Components

A Scrapy component is any class whose objects are built using build_from_crawler().

That includes the classes that you may assign to the following settings:

Third-party Scrapy components may also let you define additional Scrapy components, usually configurable through settings, to modify their behavior.

Initializing from the crawler

Any Scrapy component may optionally define the following class method:

classmethod from_crawler(cls, crawler: scrapy.crawler.Crawler, *args, **kwargs)

Return an instance of the component based on crawler.

args and kwargs are component-specific arguments that some components receive. However, most components do not get any arguments, and instead use settings.

If a component class defines this method, this class method is called to create any instance of the component.

The crawler object provides access to all Scrapy core components like settings and signals, allowing the component to access them and hook its functionality into Scrapy.

Settings

Components can be configured through settings.

Components can read any setting from the settings attribute of the Crawler object they can get for initialization. That includes both built-in and custom settings.

For example:

class MyExtension:
    @classmethod
    def from_crawler(cls, crawler):
        settings = crawler.settings
        return cls(settings.getbool("LOG_ENABLED"))

    def __init__(self, log_is_enabled=False):
        if log_is_enabled:
            print("log is enabled!")

Components do not need to declare their custom settings programmatically. However, they should document them, so that users know they exist and how to use them.

It is a good practice to prefix custom settings with the name of the component, to avoid collisions with custom settings of other existing (or future) components. For example, an extension called WarcCaching could prefix its custom settings with WARC_CACHING_.

Another good practice, mainly for components meant for component priority dictionaries, is to provide a boolean setting called <PREFIX>_ENABLED (e.g. WARC_CACHING_ENABLED) to allow toggling that component on and off without changing the component priority dictionary setting. You can usually check the value of such a setting during initialization, and if False, raise NotConfigured.

When choosing a name for a custom setting, it is also a good idea to have a look at the names of built-in settings, to try to maintain consistency with them.

Enforcing requirements

Sometimes, your components may only be intended to work under certain conditions. For example, they may require a minimum version of Scrapy to work as intended, or they may require certain settings to have specific values.

In addition to describing those conditions in the documentation of your component, it is a good practice to raise an exception from the __init__ method of your component if those conditions are not met at run time.

In the case of downloader middlewares, extensions, item pipelines, and spider middlewares, you should raise NotConfigured, passing a description of the issue as a parameter to the exception so that it is printed in the logs, for the user to see. For other components, feel free to raise whatever other exception feels right to you; for example, RuntimeError would make sense for a Scrapy version mismatch, while ValueError may be better if the issue is the value of a setting.
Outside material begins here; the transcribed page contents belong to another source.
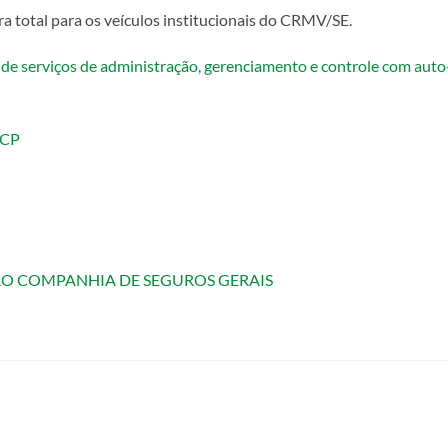
a total para os veículos institucionais do CRMV/SE.
de serviços de administração, gerenciamento e controle com auto-
NCP
GURO COMPANHIA DE SEGUROS GERAIS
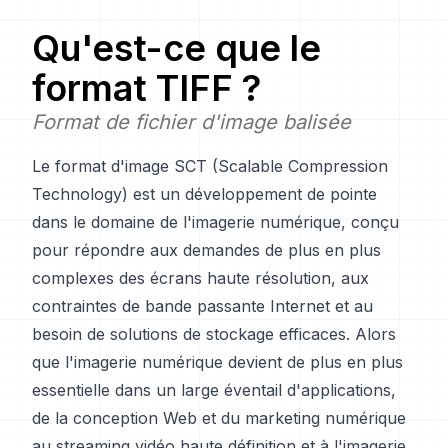
Qu'est-ce que le
format TIFF ?
Format de fichier d'image balisée
Le format d'image SCT (Scalable Compression
Technology) est un développement de pointe
dans le domaine de l'imagerie numérique, conçu
pour répondre aux demandes de plus en plus
complexes des écrans haute résolution, aux
contraintes de bande passante Internet et au
besoin de solutions de stockage efficaces. Alors
que l'imagerie numérique devient de plus en plus
essentielle dans un large éventail d'applications,
de la conception Web et du marketing numérique
au streaming vidéo haute définition et à l'imagerie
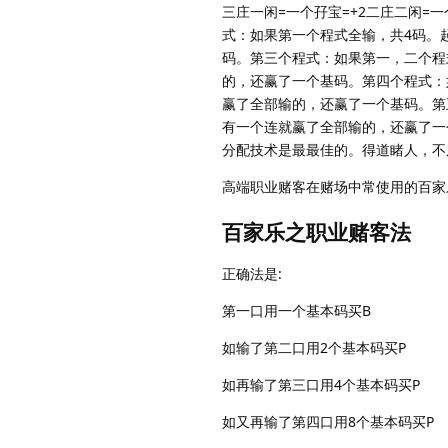
三庄一闲=一个孖宝=+2二庄二闲=一个孖
式：如果第一个程式全输，共4码。
码。第三个程式：如果第一，二个程
的，还赢了一个基码。第四个程式：
赢了全部输的，还赢了一个基码。第五
有一个连就赢了全部输的，还赢了一个
分配技术是最最佳的。得道睹人，不
高端职业赌客在赌场中常使用的百家
百家乐之职业赌客法
正确法是:
第一口用一个基本码买B
如输了第二口用2个基本码买P
如再输了第三口用4个基本码买P
如又再输了第四口用8个基本码买P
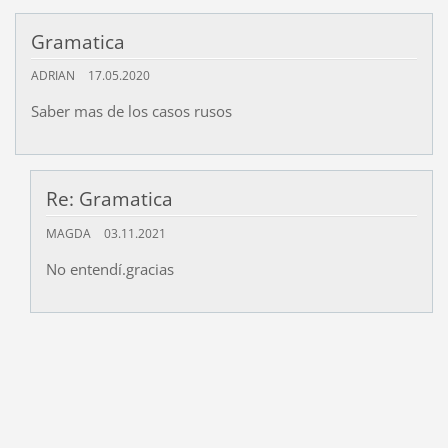
Gramatica
ADRIAN
17.05.2020
Saber mas de los casos rusos
Re: Gramatica
MAGDA
03.11.2021
No entendí.gracias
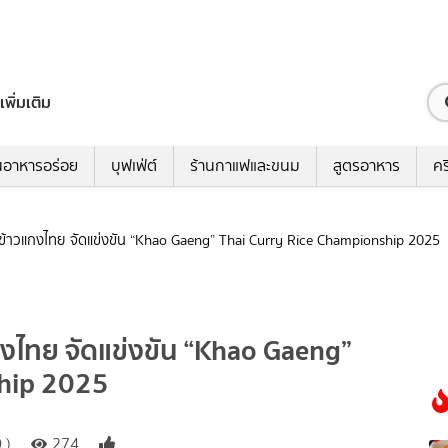
เพิ่มเติม
นอาหารอร่อย
บุฟเฟ่ต์
ร้านกาแฟและขนม
สูตรอาหาร
คร
ข้าวแกงไทย จัดแข่งขัน “Khao Gaeng” Thai Curry Rice Championship 2025
งไทย จัดแข่งขัน “Khao Gaeng”
ship 2025
 )
274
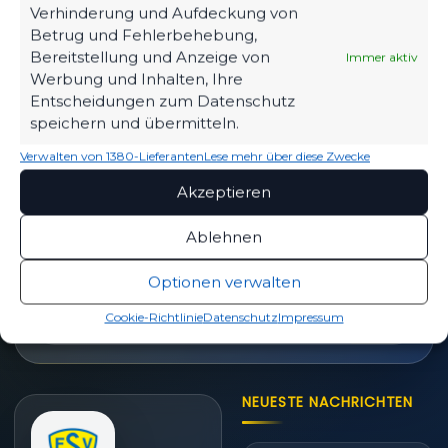
Verhinderung und Aufdeckung von
Betrug und Fehlerbehebung,
TICKETS
Bereitstellung und Anzeige von
Immer aktiv
Eintrittspreise & Spieltag
Werbung und Inhalten, Ihre
Entscheidungen zum Datenschutz
speichern und übermitteln.
Verwalten von 1380-Lieferanten
Lese mehr über diese Zwecke
SPIELPLAN
Nächste Partien ansehen
Akzeptieren
Ablehnen
Optionen verwalten
PARTNER WERDEN
Sponsoring & Netzwerk
Cookie-Richtlinie
Datenschutz
Impressum
NEUESTE NACHRICHTEN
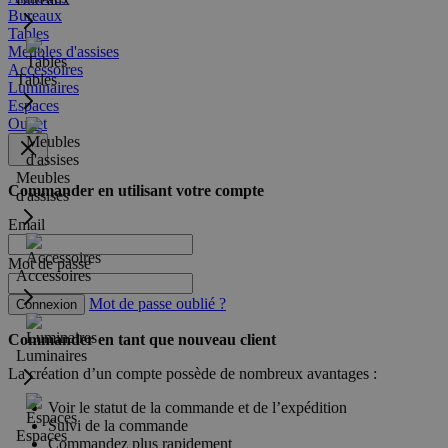
Bureaux
Tables
Meubles d'assises
Accessoires
Tables
Luminaires
Espaces
Outlet
Meubles
Commander en utilisant votre compte
d'assises
Email
Mot de passe
Accessoires
Mot de passe oublié ?
Connexion
Commander en tant que nouveau client
Luminaires
La création d’un compte possède de nombreux avantages :
Voir le statut de la commande et de l’expédition
Suivi de la commande
Espaces
Commandez plus rapidement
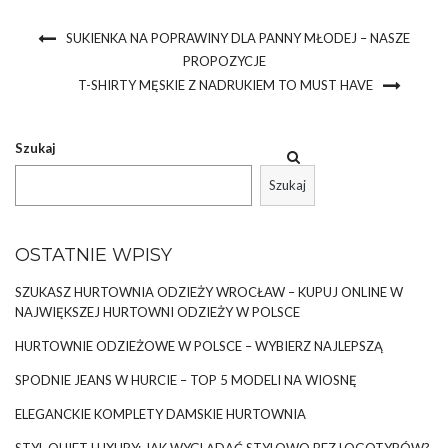
SUKIENKA NA POPRAWINY DLA PANNY MŁODEJ – NASZE
PROPOZYCJE
T-SHIRTY MĘSKIE Z NADRUKIEM TO MUST HAVE
Szukaj
Szukaj
OSTATNIE WPISY
SZUKASZ HURTOWNIA ODZIEŻY WROCŁAW – KUPUJ ONLINE W
NAJWIĘKSZEJ HURTOWNI ODZIEŻY W POLSCE
HURTOWNIE ODZIEŻOWE W POLSCE – WYBIERZ NAJLEPSZĄ
SPODNIE JEANS W HURCIE – TOP 5 MODELI NA WIOSNĘ
ELEGANCKIE KOMPLETY DAMSKIE HURTOWNIA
If your requirement is a minimum Scrapy version, you may use scrapy.__version__ to enforce your requirement. For example:

from packaging.version import parse as parse_version

import scrapy


class MyComponent:
    def __init__(self):
        if parse_version(scrapy.__version__) < parse_version("2.7"):
            raise RuntimeError(
                f"{MyComponent.__qualname__} requires Scrapy 2.7 or "
                f"later, which allow defining the process_spider_output "
                f"method of spider middlewares as an asynchronous "
                f"generator."
            )

API reference

The following function can be used to create an instance of a component class:

scrapy.utils.misc.build_from_crawler(objcls: type[T], crawler: Crawler, /, *args: Any, **kwargs: Any) T[source]

Construct a class instance using its from_crawler or from_settings constructor.

Added in version 2.12.

*args and **kwargs are forwarded to the constructor.

Raises TypeError if the resulting instance is None.

The following function can also be useful when implementing a component, to report the import path of the component class, e.g. when reporting problems:

scrapy.utils.python.global_object_name(obj: Any) str[source]

Return the full import path of the given object.

>>> from scrapy import Request
>>> global_object_name(Request)
'scrapy.http.request.Request'
>>> global_object_name(Request.replace)
'scrapy.http.request.Request.replace'